Bromo Aman, BPBD Minta Jangan Dibesar-besarkan

1737

Probolinggo (wartabromo.com) – Perkembangan kegempaan di Gunungapi Bromo cenderung stagnan yakni tremor dominan 1 milimeter. Badan Penanggulangan Bencana Daerah (BPBD) Kabupaten Probolinggo meminta kondisi itu jangan dibuat bombastis.

Pada Kamis (21/2/2019), tremor menerus (Microtremor) terekam dengan amplitudo 0.5-1 mm (dominan 1 mm). Sementara asap kawah bertekanan lemah-sedang teramati berwarna putih kecoklatan. Dengan ketinggian mencapai 600 meter di atas puncak kawah. Serta tercium bau belerang ringan di sekitar Pos Pengamatan Gunungapi (PPGA) Bromo.

Kondisi itu, menurut Kepala Badan Penanggulangan Bencana Daerah (BPBD) Kabupaten Probolinggo, Anggit Hermanuadi, cenderung stagnan. Tidak ada aktivitas mencolok bahkan mirip dengan kondisi tahun 2016 lalu, pasca status erupsi Bromo diturunkan ke level II. Meski begitu, pihaknya menurut Anggit sudah siap jika terjadi peningkatan status.

“Dari pihak BPBD mengharapkan situasi ini tidak dibesar-besarkan, karena situasi masih kondusif dan normal. Ya kita memang tidak mengharap terjadi situasi yang lebih buruk.
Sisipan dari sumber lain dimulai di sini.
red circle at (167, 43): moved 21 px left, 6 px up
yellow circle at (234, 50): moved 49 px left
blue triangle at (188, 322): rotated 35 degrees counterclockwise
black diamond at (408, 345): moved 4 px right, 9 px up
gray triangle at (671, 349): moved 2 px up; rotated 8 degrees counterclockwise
Namun kesiap-siagaan yang telah dilakukan oleh BPBD yakni dengan memasang rambu-rambu evakuasi, sehingga masyarakat setempat sudah faham karena sudah disosialisasikan,” ujarnya, Kamis (21/2/2019).

Sementara itu, beberapa komunitas di Bromo sangat menyayangkan adanya pemberitaan media televisi nasional, yang kurang tepat. Misalnya, penyebutan adanya awan panas yang keluar dari kawah Gunung Bromo. Padahal, kondisi di lapangan, tidak ada luncuran awan panas itu. Kawah Gunung Bromo hanya mengeluarkan abu vulkanik, dan itu terjadi hanya dalam 2 hari terakhir.

Sebab, pemberitaaan yang tidak sesuai fakta malah kontraproduktif bagi wisata Gunung Bromo. Tidak sedikit tamu yang mengurungkan pergi ke Gunung Bromo.

“Sebenarnya tidak masalah jika media memberitakan peningkatan aktivitas Gunung Bromo. Sebab, pemberitaan itu malah bisa menjadi media promosi bagi Gunung Bromo. Tetapi kalau tidak sesuai dengan fakta, itu yang kami sayangkan,” kata Henry Kurniawan, salah satu pemilik hotel di Cemorolawang, Desa Ngadisari, Kecamatan Sukapura.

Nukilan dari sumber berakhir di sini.